The ground receded below him as he flew in the air. Fifty feet up, time slowed in his mind, making the world around him seem to flow almost as though he was underwater. Shards of wood tumbled as they flew aimlessly in his wake. The pain was only slowly beginning to register with his mind, its familiarity all too apparent to his consciousness. He almost laughed to himself, as he noticed his broom, miraculously still in his hand; as drops of his own blood floated in the air in front of his face, he found himself thinking about the angle of his flight, realizing he would not land very far away this time. To his mind, that was a good thing; at the very least, he wouldn't have far to walk tonight.
In the brief moment of freefall, he considered what it might have been like to act in his own defense as he could have easily done; Kaolla's creative missle might have still connected, but he could have easily dodged or blocked Naru or Motoko, even dazed as he'd been at the time. Yet in the split second his body had wanted to react, he'd fought his instincts instead, as he'd always done.

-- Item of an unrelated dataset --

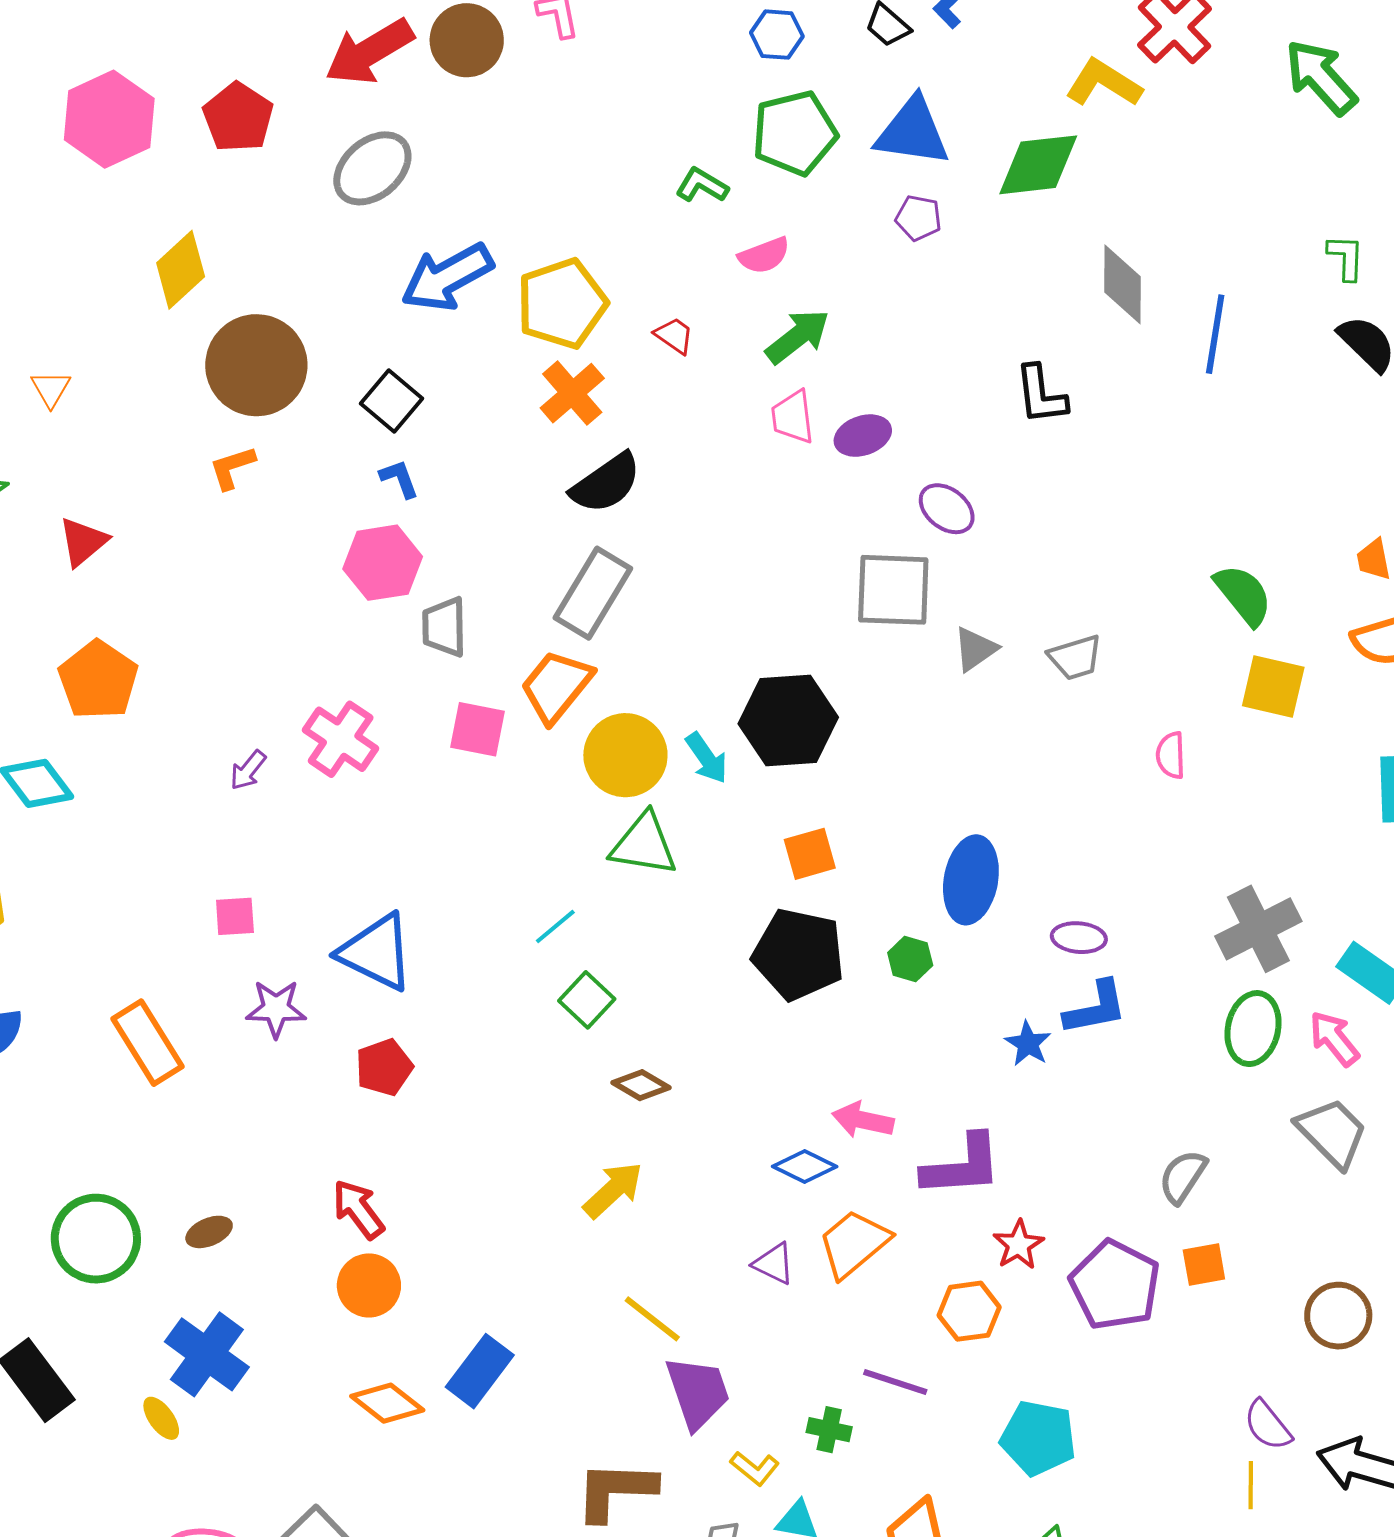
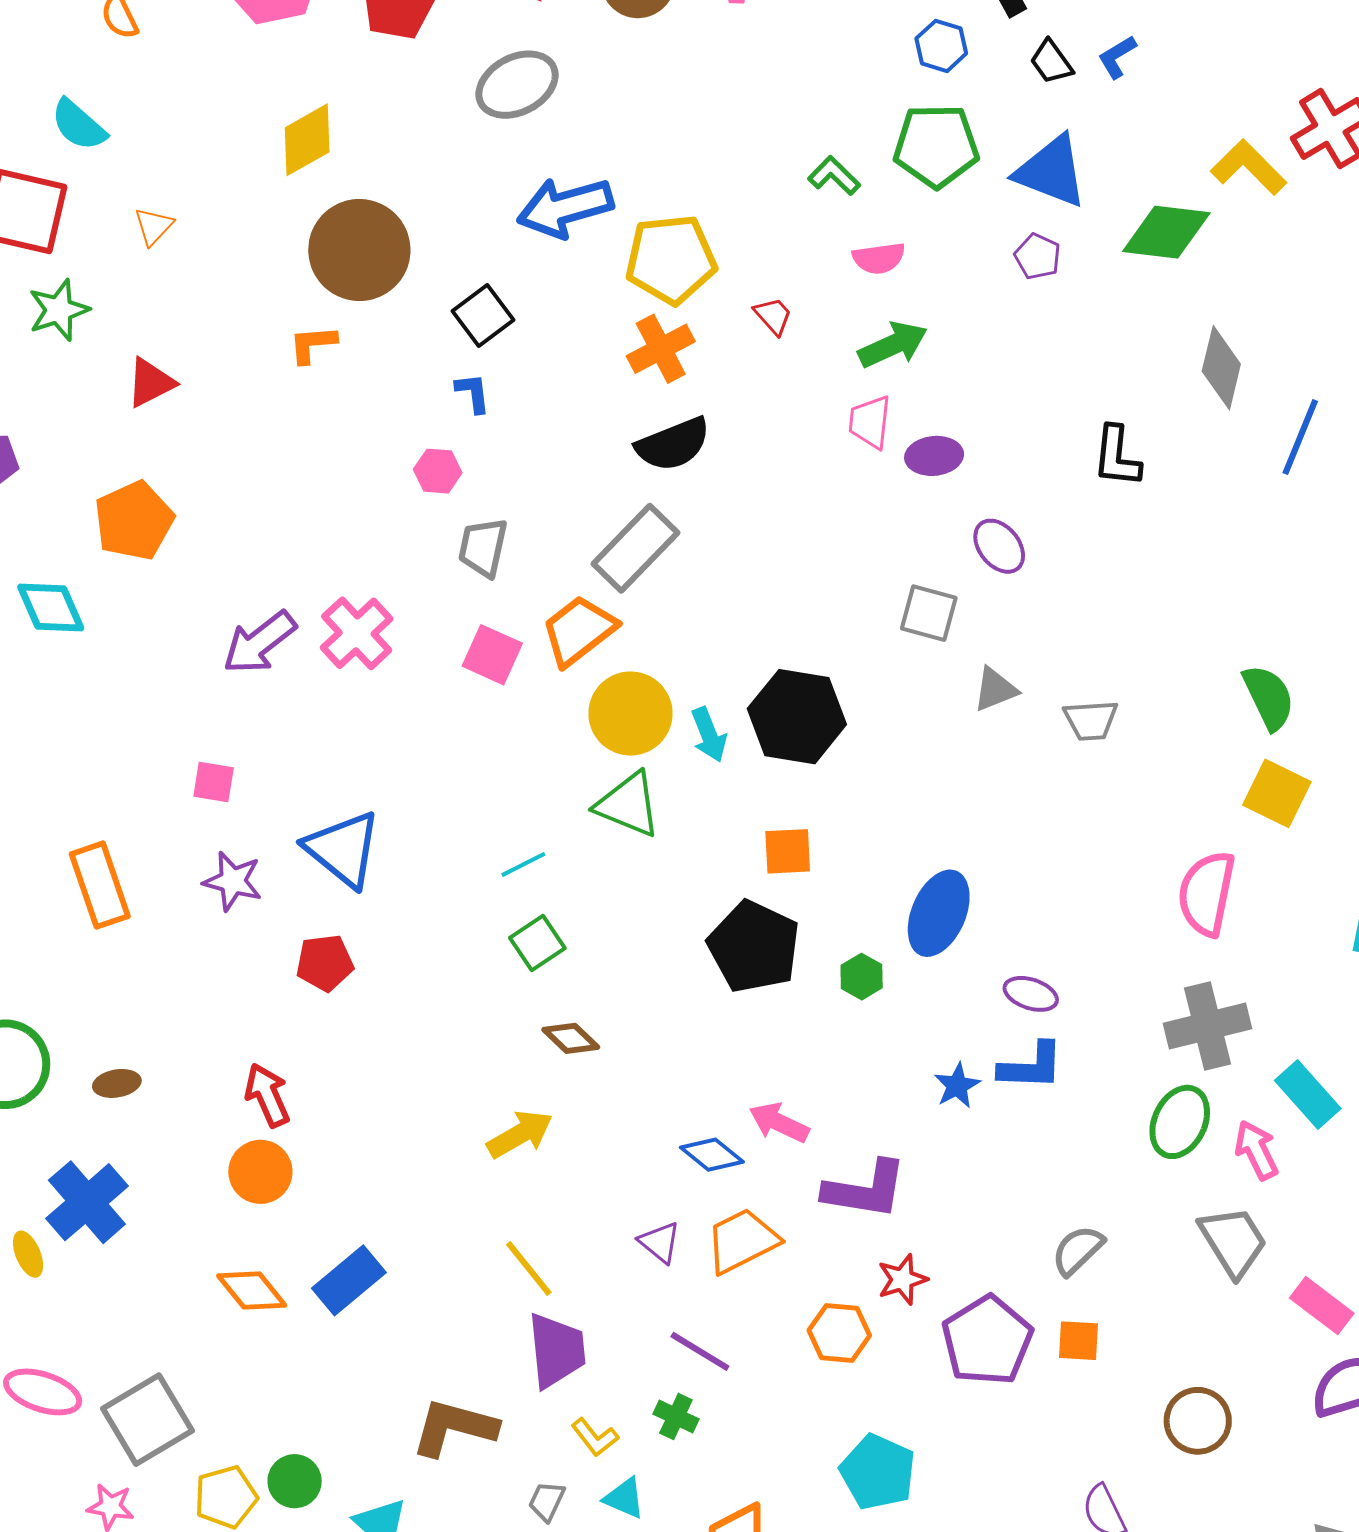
pink hexagon: (383, 563) -> (438, 471), size x0.6
gray square: (893, 590) -> (929, 613), size x0.7
pink semicircle: (1171, 755) -> (1207, 893), moved, size x1.8
purple arrow: (248, 770) -> (259, 643), size x1.8
purple line: (895, 1382) -> (700, 1351), moved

His musings halted promptly, along with the broom handle, the arm he was holding it with, and finally the rest of his body, in a wide gap between two branches thirty feet off the ground. Pain lanced through his arm as he felt his shoulder pop out of its socket; his hand, still clutching the handle that had wedged against the branches, flew open with the sudden shock in the limb's root. He dropped almost straight down, barely registering two further stabs of pain in the back of his thigh as it connected with the jagged ends of a branch below him. The tree limb snapped immediately under his weight, and he dropped the rest of the way to the ground with parts of it buried in his flesh underneath him.
The last thing he saw, before the symphony of pain overwhelmed his consciousness and made the world slip into blackness, was the tip of the broom handle embedding itself next to his head in the dirt.
Friday nights usually didn't end this early, at least not for Kitsune. Yet tonight, she'd miscalculated her funds at what was (to her, anyway) the least desirable time, and her excursion through the town's bars ended hours earlier than it otherwise would, with her less drunk than she might have liked.
Still, the decision to head back to the Hinata, however disappointing, was not just because of her finances (or lack thereof) at the time. It had been one of those nights where the company was unusually lacking, and what company was to be found out and about hadn't been the type she cared to associate with. The last bar she'd been in had been the worst; there'd been a group of surly characters that most people wouldn't want to meet in broad daylight, let alone run into alone late on a Friday night. A few of them had been giving her looks even she hadn't been comfortable with, and she'd left soon after they'd arrived.
As she half walked, half stumbled along a shaded path leading back to her place of residence, she aimlessly thought about her own existence in a bemused way, and the situations she seemed to find herself in as it went. Her "career" as a freelance writer (which mostly involved making a few extra Yen writing the occasional article when she felt like it, just to look like or claim she was actually doing something) suited her well, but wasn't always enough to cover her lifestyle. As for her other main source of income…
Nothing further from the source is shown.